• Exercise aim:
From the listing below, copy only the lines running from the line that contains "LETÖLTÉS besza...l-20.pdf" to the line that contains "támogatásra", both included.

• Entries shown:
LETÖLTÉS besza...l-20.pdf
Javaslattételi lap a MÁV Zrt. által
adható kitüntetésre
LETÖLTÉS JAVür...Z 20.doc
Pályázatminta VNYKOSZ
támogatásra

---

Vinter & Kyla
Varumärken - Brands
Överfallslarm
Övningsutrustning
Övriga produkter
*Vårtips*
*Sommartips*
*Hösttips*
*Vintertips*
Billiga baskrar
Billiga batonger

• Output of the task:
LETÖLTÉS besza...l-20.pdf
Javaslattételi lap a MÁV Zrt. által
adható kitüntetésre
LETÖLTÉS JAVür...Z 20.doc
Pályázatminta VNYKOSZ
támogatásra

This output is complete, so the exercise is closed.